Strong immune response

In the study currently attracting significant attention, researcher Johanna Walther investigated how effectively CRISPR-Cas9 can silence a specific gene in the liver of mice. These types of complex experiments, which examine how nanomedicines are transported and taken up by cells, can really only be conducted in laboratory animals. This is because current animal-free model systems are still not sufficiently advanced. In her work, Mastrobattista's former PhD candidate compared the effects of a treatment with lipid nanoparticles filled with protein versus the effects of a treatment with nanoparticles filled with mRNA.

The protein-filled nanoparticles were not found to be safer. On the contrary. Mastrobattista: "The mice that received the protein treatment all completely unexpectedly died within two days. We still need to determine the exact cause, but it appears that the immune system was strongly activated, leading the mice into septic shock."

Publication bias

The study also yielded positive results: the mRNA-filled nanoparticles were effective, successfully turning off the targeted gene in sixty percent of liver cells. Moreover, all the mRNA-treated mice survived, with no negative health effects observed. Mastrobattista: "Others have reported similar positive results before. From my point of view, the reason this article has gained so much attention is because the negative results are finally being shared."

Mastrobattista says that he recently presented the results at a conference, where several attendees approached him to share that they had encountered similar negative results in their own experiments—but no one had published those findings. "This illustrates the so-called publication bias, where only successful experiments are shared," he explains. "However, it is also important to publish results when something does not work, as it helps prevent the unnecessary duplication of effort and saves time and money.
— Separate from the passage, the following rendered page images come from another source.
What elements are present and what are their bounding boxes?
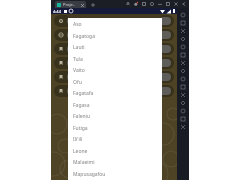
button[interactable]: Emulator control [177, 67, 189, 75]
button[interactable]: Lauti [68, 41, 162, 53]
button[interactable]: Notifications [132, 0, 140, 8]
button[interactable]: Emulator control [177, 35, 189, 43]
staticText: Tula [73, 56, 83, 63]
button[interactable]: New tab [89, 1, 96, 8]
button[interactable]: Emulator control [177, 107, 189, 115]
staticText: Fagatoga [73, 33, 95, 40]
staticText: Lauti [73, 44, 85, 51]
button[interactable]: Menu [180, 0, 188, 8]
staticText: Vaito [73, 67, 85, 74]
button[interactable]: Emulator control [177, 123, 189, 131]
button[interactable] [54, 15, 174, 27]
button[interactable]: Emulator control [177, 43, 189, 51]
button[interactable]: Close tab [80, 3, 84, 7]
button[interactable]: Profile [148, 0, 156, 8]
button[interactable] [54, 85, 174, 97]
staticText: Mapusagafou [73, 171, 106, 178]
button[interactable]: Fagasa [68, 99, 162, 111]
button[interactable]: Malaeimi [68, 156, 162, 168]
staticText: Futiga [73, 125, 88, 132]
button[interactable]: Aso [68, 18, 162, 30]
button[interactable] [54, 71, 174, 83]
staticText: Fagasa [73, 102, 90, 109]
button[interactable]: Emulator control [177, 59, 189, 67]
staticText: Proje.. [63, 2, 75, 7]
staticText: Leone [73, 148, 88, 155]
button[interactable]: Futiga [68, 122, 162, 134]
staticText: Fagatafa [73, 90, 94, 97]
button[interactable]: Apps [140, 0, 148, 8]
button[interactable]: Emulator control [177, 27, 189, 35]
button[interactable]: Vaito [68, 64, 162, 76]
button[interactable]: Emulator control [177, 91, 189, 99]
button[interactable]: Fagatafa [68, 87, 162, 99]
staticText: Malaeimi [73, 159, 95, 166]
staticText: Ofu [73, 79, 82, 86]
button[interactable]: Faleniu [68, 110, 162, 122]
button[interactable]: Ofu [68, 76, 162, 88]
button[interactable]: Mapusagafou [68, 168, 162, 180]
button[interactable] [54, 29, 174, 41]
button[interactable]: Emulator control [177, 75, 189, 83]
button[interactable]: Leone [68, 145, 162, 157]
button[interactable]: Emulator control [177, 83, 189, 91]
button[interactable]: Emulator control [177, 99, 189, 107]
button[interactable] [54, 43, 174, 55]
button[interactable]: Emulator control [177, 19, 189, 27]
button[interactable]: Ili'ili [68, 133, 162, 145]
button[interactable] [54, 57, 174, 69]
staticText: 4:44 [53, 9, 61, 14]
button[interactable]: Close [172, 0, 180, 8]
button[interactable]: Fagatoga [68, 30, 162, 42]
button[interactable]: Emulator control [177, 51, 189, 59]
button[interactable]: Tula [68, 53, 162, 65]
button[interactable]: Emulator control [177, 11, 189, 19]
button[interactable]: Proje.. [55, 1, 86, 8]
button[interactable]: Maximize [164, 0, 172, 8]
staticText: Aso [73, 21, 82, 28]
button[interactable]: Minimize [156, 0, 164, 8]
button[interactable]: Emulator control [177, 115, 189, 123]
staticText: Ili'ili [73, 136, 83, 143]
staticText: Faleniu [73, 113, 90, 120]
button[interactable]: Account [124, 0, 132, 8]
Moreover, it prevents a lot of suffering in laboratory animals."

We see potential solutions for working with protein, which is desirable because it is potentially safer.

Negative results

Publication bias occurs when researchers themselves do not share their negative results, or when journals deem these results unsuitable for publication. Mastrobattista knows why the negative results were published this time: “We also had positive results, which gave confidence that the experiment was done well.”

Johanna Walther currently works as project leader at the Netherlands Cancer Institute. Walther: “I have always appreciated that Enrico is a supervisor who encourages the publication of negative data. It also motivated me as a young scientist to realize that negative results can still be educational. The death of the mice was grim, but it also conveyed a clear message that needed to be shared.”

Further research

Despite the results, Mastrobattista remains undeterred. “CRISPR-Cas9 is of bacterial origin, so it is natural for the immune system to react to it,” he says. “We see potential solutions for working with protein, which is desirable because it is potentially safer. Perhaps the protein we used was not completely pure, which may have triggered a strong immune response. We could also modify the protein to reduce the immune reaction while ensuring it still functions effectively.”